Data entries
╭──

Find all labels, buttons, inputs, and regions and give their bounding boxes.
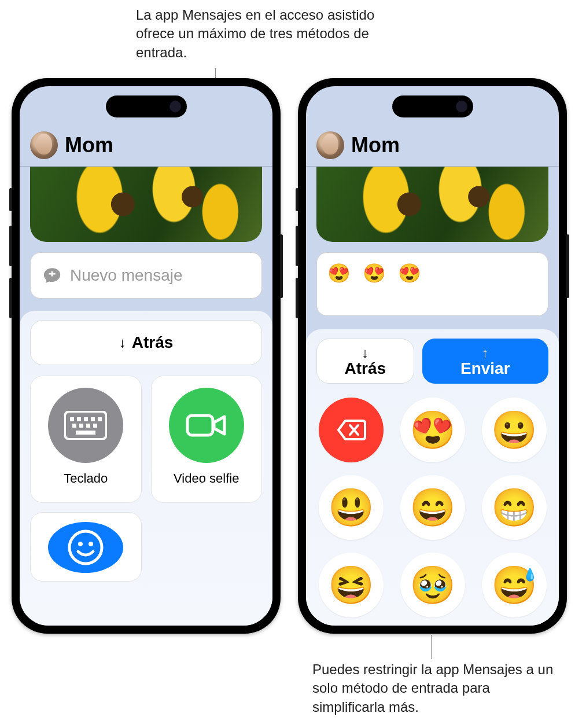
emoji-key[interactable]: 😍 bbox=[400, 398, 465, 462]
svg-rect-1 bbox=[70, 417, 74, 421]
keyboard-label: Teclado bbox=[64, 471, 108, 486]
avatar bbox=[316, 131, 344, 159]
compose-field[interactable]: 😍 😍 😍 bbox=[316, 252, 548, 316]
phone-right: Mom 😍 😍 😍 ↓ Atrás ↑ Enviar bbox=[298, 78, 567, 634]
svg-rect-11 bbox=[187, 416, 213, 435]
emoji-grid: 😍 😀 😃 😄 😁 😆 🥹 😅 bbox=[316, 398, 548, 617]
arrow-down-icon: ↓ bbox=[362, 345, 368, 360]
compose-placeholder: Nuevo mensaje bbox=[70, 266, 183, 285]
dynamic-island bbox=[106, 95, 187, 117]
new-message-icon bbox=[42, 266, 62, 285]
compose-field[interactable]: Nuevo mensaje bbox=[30, 252, 262, 299]
video-selfie-tile[interactable]: Video selfie bbox=[151, 376, 263, 503]
back-label: Atrás bbox=[344, 360, 386, 377]
video-label: Video selfie bbox=[174, 471, 239, 486]
svg-rect-0 bbox=[65, 411, 106, 439]
svg-rect-4 bbox=[91, 417, 95, 421]
contact-name: Mom bbox=[351, 133, 400, 157]
message-photo[interactable] bbox=[30, 167, 262, 242]
avatar bbox=[30, 131, 58, 159]
arrow-down-icon: ↓ bbox=[119, 334, 126, 351]
svg-point-14 bbox=[89, 542, 93, 546]
svg-rect-10 bbox=[76, 431, 95, 435]
svg-rect-2 bbox=[77, 417, 81, 421]
keyboard-icon bbox=[48, 388, 123, 463]
contact-name: Mom bbox=[65, 133, 113, 157]
dynamic-island bbox=[392, 95, 473, 117]
emoji-key[interactable]: 😃 bbox=[319, 475, 384, 540]
message-photo[interactable] bbox=[316, 167, 548, 242]
arrow-up-icon: ↑ bbox=[482, 345, 489, 360]
video-icon bbox=[169, 388, 244, 463]
back-button[interactable]: ↓ Atrás bbox=[30, 320, 262, 365]
phone-left: Mom Nuevo mensaje ↓ Atrás bbox=[12, 78, 281, 634]
emoji-icon bbox=[48, 522, 123, 573]
screen-left: Mom Nuevo mensaje ↓ Atrás bbox=[20, 86, 272, 626]
keyboard-tile[interactable]: Teclado bbox=[30, 376, 142, 503]
svg-rect-6 bbox=[72, 424, 76, 428]
emoji-panel: ↓ Atrás ↑ Enviar 😍 😀 😃 😄 bbox=[306, 329, 559, 626]
emoji-key[interactable]: 😀 bbox=[482, 398, 547, 462]
svg-point-12 bbox=[69, 531, 102, 564]
emoji-key[interactable]: 😆 bbox=[319, 553, 384, 617]
svg-rect-9 bbox=[93, 424, 97, 428]
emoji-key[interactable]: 😅 bbox=[482, 553, 547, 617]
svg-rect-8 bbox=[86, 424, 90, 428]
delete-key[interactable] bbox=[319, 398, 384, 462]
svg-rect-5 bbox=[98, 417, 102, 421]
send-label: Enviar bbox=[460, 360, 510, 377]
svg-rect-7 bbox=[79, 424, 83, 428]
emoji-tile[interactable] bbox=[30, 512, 142, 582]
svg-point-13 bbox=[78, 542, 83, 546]
send-button[interactable]: ↑ Enviar bbox=[422, 339, 548, 384]
svg-rect-3 bbox=[84, 417, 88, 421]
screen-right: Mom 😍 😍 😍 ↓ Atrás ↑ Enviar bbox=[306, 86, 559, 626]
emoji-key[interactable]: 🥹 bbox=[400, 553, 465, 617]
callout-bottom: Puedes restringir la app Mensajes a un s… bbox=[312, 660, 555, 716]
compose-value: 😍 😍 😍 bbox=[327, 262, 425, 284]
callout-line bbox=[431, 635, 432, 659]
input-panel: ↓ Atrás Teclado Video selfie bbox=[20, 311, 272, 626]
emoji-key[interactable]: 😄 bbox=[400, 475, 465, 540]
callout-top: La app Mensajes en el acceso asistido of… bbox=[136, 6, 379, 62]
emoji-key[interactable]: 😁 bbox=[482, 475, 547, 540]
back-label: Atrás bbox=[132, 333, 174, 352]
back-button[interactable]: ↓ Atrás bbox=[316, 339, 414, 384]
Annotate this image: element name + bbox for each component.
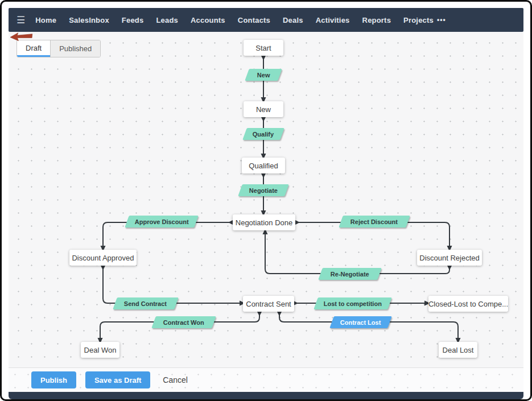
- state-node-qualified[interactable]: Qualified: [242, 158, 285, 173]
- nav-item-leads[interactable]: Leads: [156, 16, 178, 24]
- transition-new[interactable]: New: [245, 69, 282, 81]
- tab-published[interactable]: Published: [50, 40, 100, 57]
- transition-label: Re-Negotiate: [331, 270, 369, 277]
- red-arrow-left-icon: [9, 32, 34, 42]
- transition-qualify[interactable]: Qualify: [242, 128, 284, 140]
- transition-label: Qualify: [253, 130, 274, 137]
- nav-item-reports[interactable]: Reports: [362, 16, 391, 24]
- blueprint-editor-window: ☰ HomeSalesInboxFeedsLeadsAccountsContac…: [0, 0, 532, 401]
- state-node-deal-won[interactable]: Deal Won: [81, 342, 119, 358]
- save-as-draft-button[interactable]: Save as Draft: [85, 371, 150, 388]
- action-bar: Publish Save as Draft Cancel: [9, 367, 523, 392]
- transition-re-negotiate[interactable]: Re-Negotiate: [318, 268, 382, 280]
- view-tabs: Draft Published: [17, 40, 101, 57]
- transition-contract-lost[interactable]: Contract Lost: [329, 316, 392, 328]
- nav-item-deals[interactable]: Deals: [283, 16, 303, 24]
- hamburger-icon[interactable]: ☰: [17, 15, 25, 25]
- state-node-discount-approved[interactable]: Discount Approved: [69, 250, 137, 266]
- transition-lost-to-competition[interactable]: Lost to competition: [314, 297, 392, 309]
- transition-label: Negotiate: [249, 187, 278, 193]
- state-node-contract-sent[interactable]: Contract Sent: [243, 296, 294, 312]
- transition-label: Contract Lost: [340, 319, 381, 325]
- state-node-deal-lost[interactable]: Deal Lost: [439, 342, 477, 358]
- transition-send-contract[interactable]: Send Contract: [113, 297, 179, 309]
- publish-button[interactable]: Publish: [31, 371, 76, 388]
- nav-item-salesinbox[interactable]: SalesInbox: [69, 16, 109, 24]
- blueprint-canvas[interactable]: Draft Published NewQualifyNegotiateAppro…: [9, 32, 523, 367]
- nav-item-projects[interactable]: Projects: [403, 16, 434, 24]
- state-node-start[interactable]: Start: [244, 40, 283, 56]
- edge-connectors: [9, 32, 523, 367]
- top-navbar: ☰ HomeSalesInboxFeedsLeadsAccountsContac…: [9, 8, 523, 32]
- transition-label: Reject Discount: [350, 218, 398, 225]
- transition-reject-discount[interactable]: Reject Discount: [339, 216, 410, 228]
- nav-item-accounts[interactable]: Accounts: [191, 16, 225, 24]
- state-node-negotiation-done[interactable]: Negotiation Done: [233, 214, 295, 230]
- window-bottom-bar: [9, 392, 523, 399]
- transition-negotiate[interactable]: Negotiate: [238, 184, 289, 196]
- nav-more-button[interactable]: •••: [437, 16, 446, 24]
- nav-item-contacts[interactable]: Contacts: [238, 16, 270, 24]
- top-navbar-items: HomeSalesInboxFeedsLeadsAccountsContacts…: [35, 16, 434, 24]
- nav-item-feeds[interactable]: Feeds: [122, 16, 144, 24]
- cancel-button[interactable]: Cancel: [159, 375, 191, 385]
- transition-label: New: [257, 71, 270, 78]
- transition-label: Lost to competition: [324, 300, 382, 307]
- transition-approve-discount[interactable]: Approve Discount: [125, 216, 199, 228]
- nav-item-home[interactable]: Home: [35, 16, 56, 24]
- tab-draft[interactable]: Draft: [17, 40, 50, 57]
- state-node-new[interactable]: New: [244, 101, 283, 117]
- state-node-closed-lost[interactable]: Closed-Lost to Compe...: [428, 296, 508, 312]
- transition-contract-won[interactable]: Contract Won: [151, 316, 216, 328]
- state-node-discount-rejected[interactable]: Discount Rejected: [417, 250, 482, 266]
- transition-label: Approve Discount: [135, 218, 189, 225]
- nav-item-activities[interactable]: Activities: [316, 16, 350, 24]
- transition-label: Contract Won: [163, 319, 204, 325]
- transition-label: Send Contract: [124, 300, 167, 307]
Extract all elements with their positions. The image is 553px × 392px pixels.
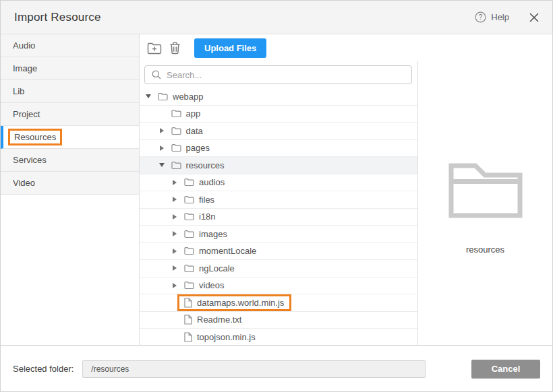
cancel-button[interactable]: Cancel	[471, 360, 540, 379]
detail-panel: resources	[418, 61, 552, 345]
file-icon	[184, 332, 192, 342]
sidebar-item-services[interactable]: Services	[1, 149, 139, 172]
tree-row[interactable]: Readme.txt	[140, 312, 417, 329]
chevron-right-icon[interactable]	[171, 180, 178, 185]
chevron-right-icon[interactable]	[171, 265, 178, 271]
content-area: webappappdatapagesresourcesaudiosfilesi1…	[140, 61, 552, 345]
tree-row[interactable]: ngLocale	[140, 260, 417, 277]
sidebar-item-label: Image	[13, 63, 37, 73]
sidebar-item-label: Resources	[8, 129, 62, 145]
folder-icon	[184, 281, 194, 290]
help-button[interactable]: ? Help	[475, 11, 509, 23]
dialog-header: Import Resource ? Help	[1, 1, 552, 34]
sidebar-item-resources[interactable]: Resources	[1, 126, 139, 149]
sidebar-item-label: Video	[13, 178, 35, 188]
tree-row[interactable]: webapp	[140, 88, 417, 106]
chevron-right-icon[interactable]	[171, 249, 178, 254]
upload-files-button[interactable]: Upload Files	[194, 38, 266, 58]
sidebar-item-lib[interactable]: Lib	[1, 80, 139, 103]
folder-icon	[158, 92, 168, 101]
folder-icon	[184, 212, 194, 221]
add-folder-icon[interactable]	[147, 42, 162, 55]
chevron-right-icon[interactable]	[158, 145, 165, 151]
page-title: Import Resource	[14, 11, 101, 24]
tree-row[interactable]: audios	[140, 174, 417, 192]
tree-row-label: datamaps.world.min.js	[197, 298, 284, 308]
tree-row-label: Readme.txt	[197, 315, 241, 325]
tree-row[interactable]: topojson.min.js	[140, 329, 417, 345]
sidebar: AudioImageLibProjectResourcesServicesVid…	[1, 34, 139, 345]
tree-row-label: videos	[199, 280, 225, 290]
folder-icon	[184, 264, 194, 273]
annotation-highlight-box: datamaps.world.min.js	[177, 294, 291, 311]
sidebar-item-label: Lib	[13, 86, 24, 96]
search-wrap	[140, 61, 417, 88]
dialog-footer: Selected folder: Cancel	[1, 345, 552, 391]
selected-folder-label: Selected folder:	[13, 364, 74, 374]
folder-icon	[171, 161, 181, 170]
tree-row[interactable]: pages	[140, 140, 417, 158]
tree-row[interactable]: app	[140, 106, 417, 123]
file-tree: webappappdatapagesresourcesaudiosfilesi1…	[140, 88, 417, 345]
file-icon	[184, 298, 192, 308]
tree-row[interactable]: data	[140, 123, 417, 140]
tree-row-label: audios	[199, 177, 225, 187]
folder-icon	[184, 195, 194, 204]
tree-row[interactable]: i18n	[140, 209, 417, 226]
tree-row-label: momentLocale	[199, 246, 256, 256]
sidebar-item-project[interactable]: Project	[1, 103, 139, 126]
chevron-right-icon[interactable]	[171, 231, 178, 236]
selected-folder-name: resources	[466, 244, 504, 255]
sidebar-item-video[interactable]: Video	[1, 172, 139, 195]
tree-row-label: resources	[186, 160, 225, 170]
tree-row-label: app	[186, 108, 201, 119]
dialog-body: AudioImageLibProjectResourcesServicesVid…	[1, 34, 552, 345]
tree-row-label: pages	[186, 143, 210, 153]
folder-icon	[184, 247, 194, 255]
trash-icon[interactable]	[169, 42, 181, 55]
tree-row-label: ngLocale	[199, 263, 235, 273]
search-icon	[152, 70, 161, 79]
search-box[interactable]	[144, 65, 412, 84]
sidebar-item-audio[interactable]: Audio	[1, 34, 139, 57]
close-icon[interactable]	[529, 13, 539, 22]
folder-icon	[171, 143, 181, 152]
import-resource-dialog: Import Resource ? Help AudioImageLibProj…	[0, 0, 553, 392]
chevron-down-icon[interactable]	[145, 94, 152, 98]
main-panel: Upload Files webappappdatapagesresources…	[139, 34, 552, 345]
tree-row[interactable]: videos	[140, 277, 417, 295]
tree-row-label: data	[186, 126, 203, 136]
chevron-right-icon[interactable]	[171, 197, 178, 202]
chevron-down-icon[interactable]	[158, 163, 165, 167]
sidebar-item-image[interactable]: Image	[1, 57, 139, 80]
big-folder-icon	[445, 157, 526, 224]
folder-icon	[171, 127, 181, 135]
tree-row-label: files	[199, 195, 214, 205]
help-label: Help	[491, 12, 509, 22]
selected-folder-path-input[interactable]	[82, 360, 426, 378]
file-tree-panel: webappappdatapagesresourcesaudiosfilesi1…	[140, 61, 418, 345]
tree-row[interactable]: datamaps.world.min.js	[140, 294, 417, 312]
chevron-right-icon[interactable]	[158, 128, 165, 133]
tree-row[interactable]: momentLocale	[140, 243, 417, 261]
tree-row[interactable]: images	[140, 226, 417, 243]
tree-row-label: topojson.min.js	[197, 332, 256, 342]
tree-row[interactable]: resources	[140, 157, 417, 174]
tree-row-label: webapp	[173, 92, 204, 102]
chevron-right-icon[interactable]	[171, 214, 178, 220]
toolbar: Upload Files	[140, 34, 552, 61]
tree-row-label: images	[199, 229, 227, 239]
tree-row-label: i18n	[199, 211, 216, 222]
folder-icon	[184, 178, 194, 187]
chevron-right-icon[interactable]	[171, 283, 178, 288]
sidebar-item-label: Project	[13, 109, 40, 119]
search-input[interactable]	[167, 70, 405, 80]
sidebar-item-label: Services	[13, 155, 47, 165]
tree-row[interactable]: files	[140, 191, 417, 209]
file-icon	[184, 315, 192, 325]
folder-icon	[184, 230, 194, 238]
folder-icon	[171, 109, 181, 118]
sidebar-item-label: Audio	[13, 40, 35, 51]
svg-text:?: ?	[479, 13, 483, 21]
help-question-icon: ?	[475, 11, 486, 23]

╰──

→ **Work instructions**:
Reproduce each line of the records in which the string "point" appears.

→ **Exercise answer**:
svg-point-14 bbox=[89, 542, 93, 546]
svg-point-12 bbox=[69, 531, 102, 564]
svg-point-13 bbox=[78, 542, 83, 546]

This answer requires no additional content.